▶ ASSIGNED TASK
Set down every record below exactly as it stands, leaving out the pictures.

▶ SUPPLIED INFORMATION
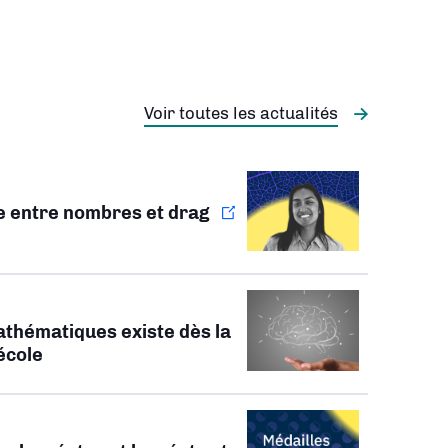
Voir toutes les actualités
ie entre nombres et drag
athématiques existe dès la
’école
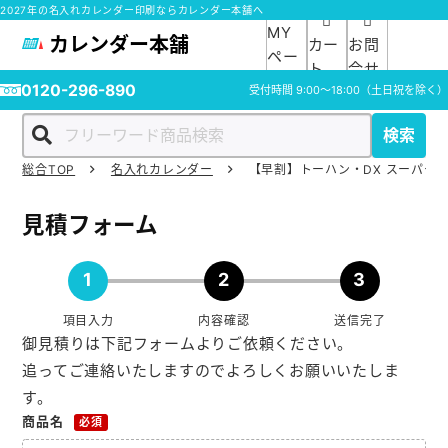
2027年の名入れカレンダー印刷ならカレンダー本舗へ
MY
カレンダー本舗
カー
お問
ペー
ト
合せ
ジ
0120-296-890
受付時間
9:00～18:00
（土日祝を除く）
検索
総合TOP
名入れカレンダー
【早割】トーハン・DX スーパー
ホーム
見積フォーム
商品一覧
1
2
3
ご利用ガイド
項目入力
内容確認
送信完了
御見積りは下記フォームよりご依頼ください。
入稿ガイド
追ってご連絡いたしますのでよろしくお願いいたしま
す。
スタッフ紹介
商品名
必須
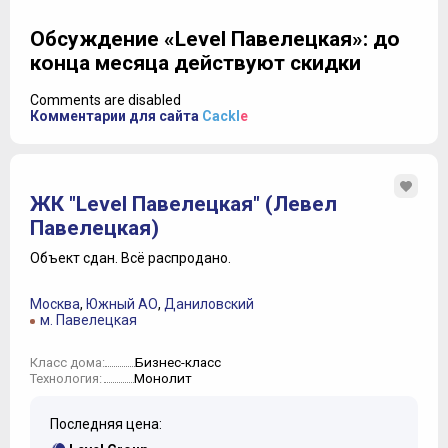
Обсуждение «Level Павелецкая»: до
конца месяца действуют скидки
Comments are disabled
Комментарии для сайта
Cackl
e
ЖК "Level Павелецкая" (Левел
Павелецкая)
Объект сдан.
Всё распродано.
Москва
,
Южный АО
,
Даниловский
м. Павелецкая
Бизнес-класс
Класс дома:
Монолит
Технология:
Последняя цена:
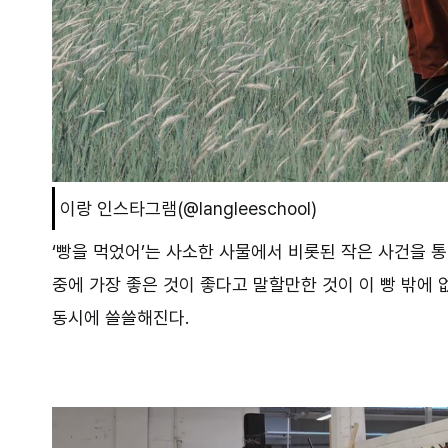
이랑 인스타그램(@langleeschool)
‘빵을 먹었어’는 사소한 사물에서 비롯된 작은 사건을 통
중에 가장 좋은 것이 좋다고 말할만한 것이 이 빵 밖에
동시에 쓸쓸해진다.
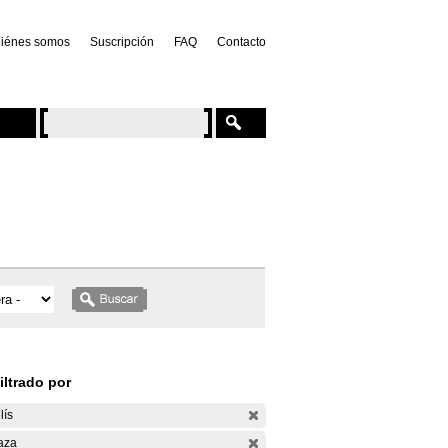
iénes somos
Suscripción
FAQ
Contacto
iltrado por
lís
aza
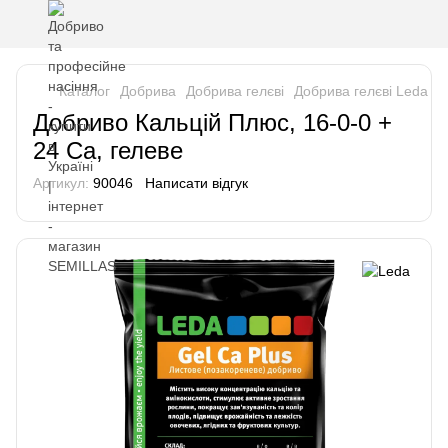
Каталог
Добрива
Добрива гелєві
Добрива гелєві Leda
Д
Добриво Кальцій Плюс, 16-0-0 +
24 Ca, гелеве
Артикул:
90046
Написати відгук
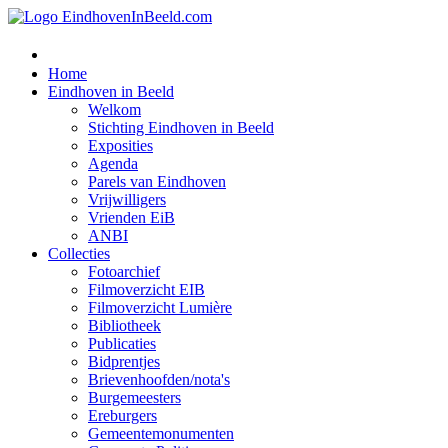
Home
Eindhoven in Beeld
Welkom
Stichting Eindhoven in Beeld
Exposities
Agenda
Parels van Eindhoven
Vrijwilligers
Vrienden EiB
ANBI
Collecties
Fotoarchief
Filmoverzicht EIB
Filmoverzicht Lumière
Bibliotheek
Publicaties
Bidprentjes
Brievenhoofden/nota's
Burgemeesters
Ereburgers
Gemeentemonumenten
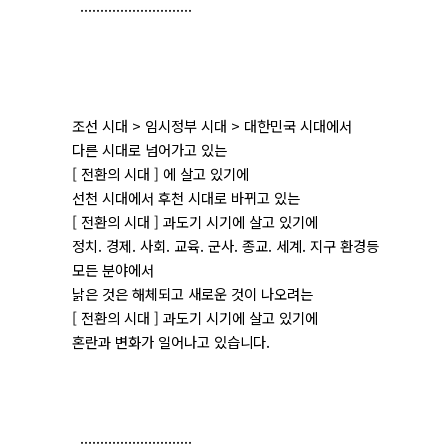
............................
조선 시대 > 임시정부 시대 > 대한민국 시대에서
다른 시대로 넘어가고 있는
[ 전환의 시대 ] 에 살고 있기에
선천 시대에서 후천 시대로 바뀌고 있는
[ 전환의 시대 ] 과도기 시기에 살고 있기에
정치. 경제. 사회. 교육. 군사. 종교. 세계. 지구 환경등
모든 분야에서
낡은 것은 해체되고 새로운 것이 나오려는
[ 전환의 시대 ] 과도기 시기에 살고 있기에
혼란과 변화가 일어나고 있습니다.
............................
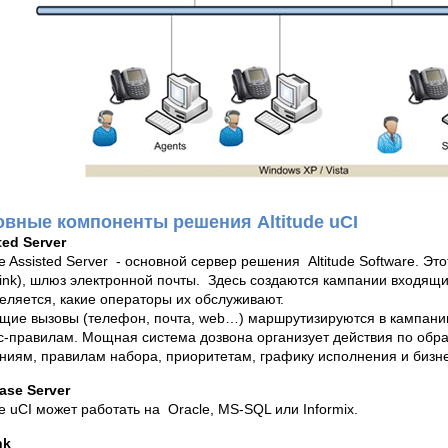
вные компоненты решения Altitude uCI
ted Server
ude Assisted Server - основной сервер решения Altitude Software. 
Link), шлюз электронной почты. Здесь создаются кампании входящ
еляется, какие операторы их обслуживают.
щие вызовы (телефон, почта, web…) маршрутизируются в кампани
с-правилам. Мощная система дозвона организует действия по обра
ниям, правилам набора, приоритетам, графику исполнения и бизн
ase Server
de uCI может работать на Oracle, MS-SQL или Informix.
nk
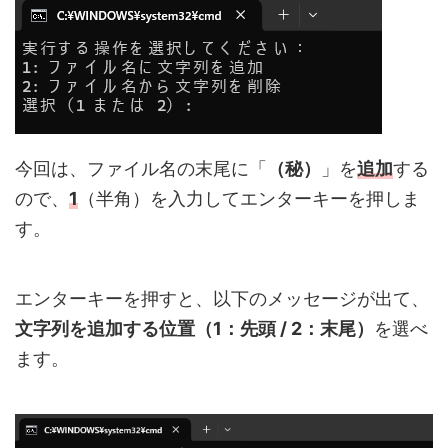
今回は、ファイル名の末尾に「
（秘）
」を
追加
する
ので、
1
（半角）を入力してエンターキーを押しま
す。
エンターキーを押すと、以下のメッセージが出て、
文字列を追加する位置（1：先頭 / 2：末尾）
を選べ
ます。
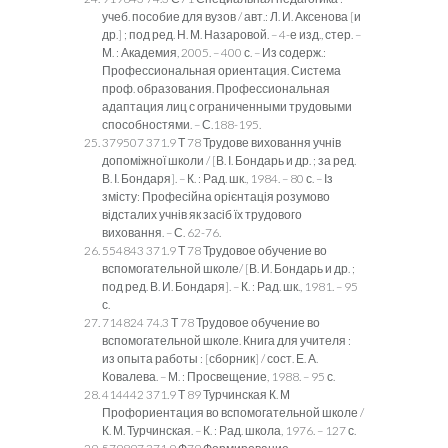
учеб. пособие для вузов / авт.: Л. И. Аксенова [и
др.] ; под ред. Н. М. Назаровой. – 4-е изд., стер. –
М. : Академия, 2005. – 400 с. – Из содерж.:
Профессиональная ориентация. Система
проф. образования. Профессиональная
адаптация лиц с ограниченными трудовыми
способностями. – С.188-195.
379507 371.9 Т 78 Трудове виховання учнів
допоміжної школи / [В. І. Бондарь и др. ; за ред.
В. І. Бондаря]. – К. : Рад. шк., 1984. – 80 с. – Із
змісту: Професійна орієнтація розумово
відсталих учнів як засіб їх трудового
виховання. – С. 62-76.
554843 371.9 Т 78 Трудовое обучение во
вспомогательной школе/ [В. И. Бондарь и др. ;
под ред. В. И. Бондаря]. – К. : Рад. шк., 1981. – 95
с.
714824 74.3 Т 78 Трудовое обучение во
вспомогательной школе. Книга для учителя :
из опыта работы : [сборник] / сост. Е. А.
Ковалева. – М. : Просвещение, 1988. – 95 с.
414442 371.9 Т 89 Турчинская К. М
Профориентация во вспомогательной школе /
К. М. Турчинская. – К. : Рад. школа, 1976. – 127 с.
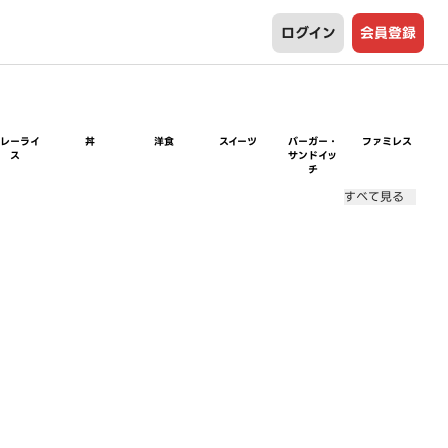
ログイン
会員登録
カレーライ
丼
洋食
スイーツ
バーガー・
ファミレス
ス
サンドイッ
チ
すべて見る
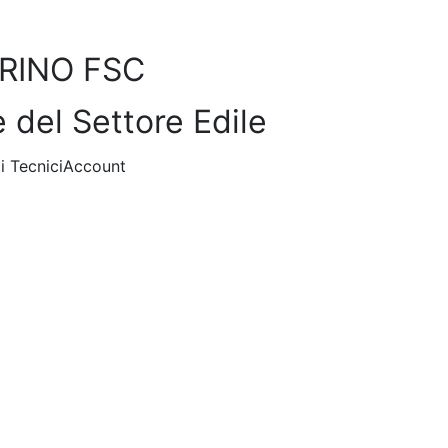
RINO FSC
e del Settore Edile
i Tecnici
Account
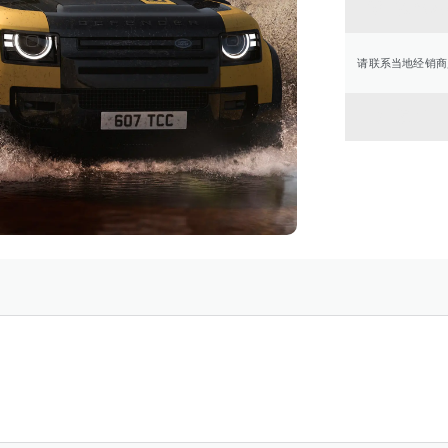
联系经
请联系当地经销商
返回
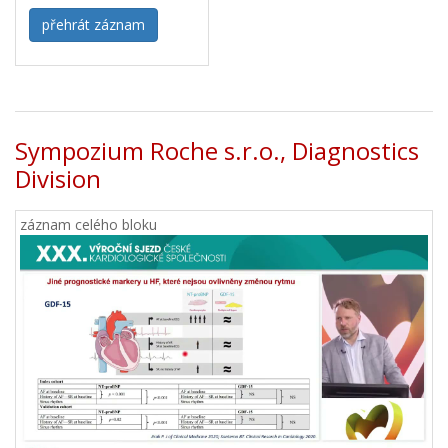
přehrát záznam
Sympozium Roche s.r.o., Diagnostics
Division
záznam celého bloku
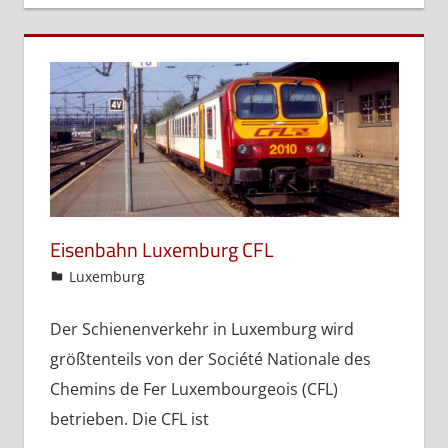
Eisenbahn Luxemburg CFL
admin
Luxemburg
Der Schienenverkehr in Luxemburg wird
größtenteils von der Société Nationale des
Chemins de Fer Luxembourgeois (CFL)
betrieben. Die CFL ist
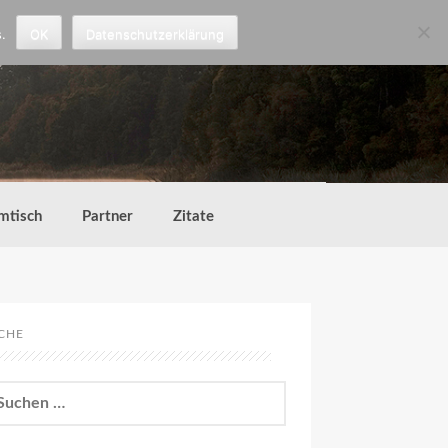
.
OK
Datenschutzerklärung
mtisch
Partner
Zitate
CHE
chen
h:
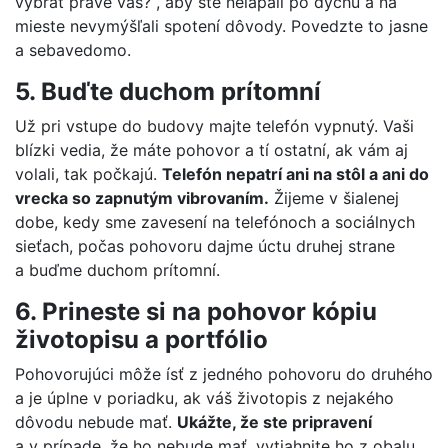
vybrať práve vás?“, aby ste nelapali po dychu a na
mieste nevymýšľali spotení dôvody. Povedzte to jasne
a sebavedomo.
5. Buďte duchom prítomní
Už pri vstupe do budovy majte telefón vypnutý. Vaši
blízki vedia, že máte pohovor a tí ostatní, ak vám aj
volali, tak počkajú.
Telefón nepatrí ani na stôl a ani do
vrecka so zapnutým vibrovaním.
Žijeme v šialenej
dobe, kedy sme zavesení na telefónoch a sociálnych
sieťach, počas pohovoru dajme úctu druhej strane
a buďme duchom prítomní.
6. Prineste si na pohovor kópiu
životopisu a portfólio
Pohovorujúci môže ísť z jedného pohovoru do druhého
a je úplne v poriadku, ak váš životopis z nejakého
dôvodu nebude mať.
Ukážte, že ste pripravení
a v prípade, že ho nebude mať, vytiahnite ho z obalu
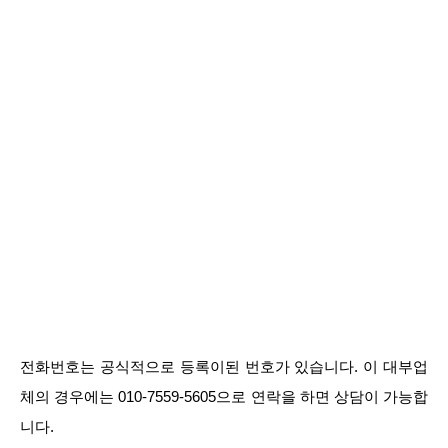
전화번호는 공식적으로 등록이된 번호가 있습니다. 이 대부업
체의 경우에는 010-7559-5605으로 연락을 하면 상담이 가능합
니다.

▶ SOLVED EXERCISE
Voir toutes les actualités
ie entre nombres et drag
athématiques existe dès la
’école
2027年の名入れカレンダー印刷ならカレンダー本舗へ
MY
カレンダー本舗
カー
お問
ペー
ト
合せ
ジ
0120-296-890
受付時間
9:00～18:00
（土日祝を除く）
検索
総合TOP
名入れカレンダー
【早割】トーハン・DX スーパー
ホーム
見積フォーム
商品一覧
1
2
3
ご利用ガイド
項目入力
内容確認
送信完了
御見積りは下記フォームよりご依頼ください。
入稿ガイド
追ってご連絡いたしますのでよろしくお願いいたしま
す。
スタッフ紹介
商品名
必須
Обсуждение «Level Павелецкая»: до
конца месяца действуют скидки
Comments are disabled
Комментарии для сайта
Cackl
e
ЖК "Level Павелецкая" (Левел
Павелецкая)
Объект сдан.
Всё распродано.
Москва
,
Южный АО
,
Даниловский
м. Павелецкая
Бизнес-класс
Класс дома:
Монолит
Технология:
Последняя цена:
이랑 인스타그램(@langleeschool)
‘빵을 먹었어’는 사소한 사물에서 비롯된 작은 사건을 통
중에 가장 좋은 것이 좋다고 말할만한 것이 이 빵 밖에
동시에 쓸쓸해진다.
iénes somos
Suscripción
FAQ
Contacto
iltrado por
lís
aza
Каталог
Добрива
Добрива гелєві
Добрива гелєві Leda
Д
Добриво Кальцій Плюс, 16-0-0 +
24 Ca, гелеве
Артикул:
90046
Написати відгук
Home
Eindhoven in Beeld
Welkom
Stichting Eindhoven in Beeld
Exposities
Agenda
Parels van Eindhoven
Vrijwilligers
Vrienden EiB
ANBI
Collecties
Fotoarchief
Filmoverzicht EIB
Filmoverzicht Lumière
Bibliotheek
Publicaties
Bidprentjes
Brievenhoofden/nota's
Burgemeesters
Ereburgers
Gemeentemonumenten
............................
조선 시대 > 임시정부 시대 > 대한민국 시대에서
다른 시대로 넘어가고 있는
[ 전환의 시대 ] 에 살고 있기에
선천 시대에서 후천 시대로 바뀌고 있는
[ 전환의 시대 ] 과도기 시기에 살고 있기에
정치. 경제. 사회. 교육. 군사. 종교. 세계. 지구 환경등
모든 분야에서
낡은 것은 해체되고 새로운 것이 나오려는
[ 전환의 시대 ] 과도기 시기에 살고 있기에
혼란과 변화가 일어나고 있습니다.
............................
вные компоненты решения Altitude uCI
ted Server
ude Assisted Server - основной сервер решения Altitude Software. 
Link), шлюз электронной почты. Здесь создаются кампании входящ
еляется, какие операторы их обслуживают.
щие вызовы (телефон, почта, web…) маршрутизируются в кампани
с-правилам. Мощная система дозвона организует действия по обра
ниям, правилам набора, приоритетам, графику исполнения и бизн
ase Server
de uCI может работать на Oracle, MS-SQL или Informix.
nk
今回は、ファイル名の末尾に「
（秘）
」を
追加
する
ので、
1
（半角）を入力してエンターキーを押しま
す。
エンターキーを押すと、以下のメッセージが出て、
文字列を追加する位置（1：先頭 / 2：末尾）
を選べ
ます。
учеб. пособие для вузов / авт.: Л. И. Аксенова [и
др.] ; под ред. Н. М. Назаровой. – 4-е изд., стер. –
М. : Академия, 2005. – 400 с. – Из содерж.:
Профессиональная ориентация. Система
проф. образования. Профессиональная
адаптация лиц с ограниченными трудовыми
способностями. – С.188-195.
379507 371.9 Т 78 Трудове виховання учнів
допоміжної школи / [В. І. Бондарь и др. ; за ред.
В. І. Бондаря]. – К. : Рад. шк., 1984. – 80 с. – Із
змісту: Професійна орієнтація розумово
відсталих учнів як засіб їх трудового
виховання. – С. 62-76.
554843 371.9 Т 78 Трудовое обучение во
вспомогательной школе/ [В. И. Бондарь и др. ;
под ред. В. И. Бондаря]. – К. : Рад. шк., 1981. – 95
с.
714824 74.3 Т 78 Трудовое обучение во
вспомогательной школе. Книга для учителя :
из опыта работы : [сборник] / сост. Е. А.
Ковалева. – М. : Просвещение, 1988. – 95 с.
414442 371.9 Т 89 Турчинская К. М
Профориентация во вспомогательной школе /
К. М. Турчинская. – К. : Рад. школа, 1976. – 127 с.
ログイン
会員登録
カレーライ
丼
洋食
スイーツ
バーガー・
ファミレス
ス
サンドイッ
チ
すべて見る
RINO FSC
e del Settore Edile
i Tecnici
Account
联系经
请联系当地经销商
返回
přehrát záznam
Sympozium Roche s.r.o., Diagnostics
Division
záznam celého bloku
Eisenbahn Luxemburg CFL
admin
Luxemburg
Der Schienenverkehr in Luxemburg wird
größtenteils von der Société Nationale des
Chemins de Fer Luxembourgeois (CFL)
betrieben. Die CFL ist
.
OK
Datenschutzerklärung
mtisch
Partner
Zitate
CHE
chen
h:
vybrať práve vás?“, aby ste nelapali po dychu a na
mieste nevymýšľali spotení dôvody. Povedzte to jasne
a sebavedomo.
5. Buďte duchom prítomní
Už pri vstupe do budovy majte telefón vypnutý. Vaši
blízki vedia, že máte pohovor a tí ostatní, ak vám aj
volali, tak počkajú.
Telefón nepatrí ani na stôl a ani do
vrecka so zapnutým vibrovaním.
Žijeme v šialenej
dobe, kedy sme zavesení na telefónoch a sociálnych
sieťach, počas pohovoru dajme úctu druhej strane
a buďme duchom prítomní.
6. Prineste si na pohovor kópiu
životopisu a portfólio
Pohovorujúci môže ísť z jedného pohovoru do druhého
a je úplne v poriadku, ak váš životopis z nejakého
dôvodu nebude mať.
Ukážte, že ste pripravení
a v prípade, že ho nebude mať, vytiahnite ho z obalu
전화번호는 공식적으로 등록이된 번호가 있습니다. 이 대부업
체의 경우에는 010-7559-5605으로 연락을 하면 상담이 가능합
니다.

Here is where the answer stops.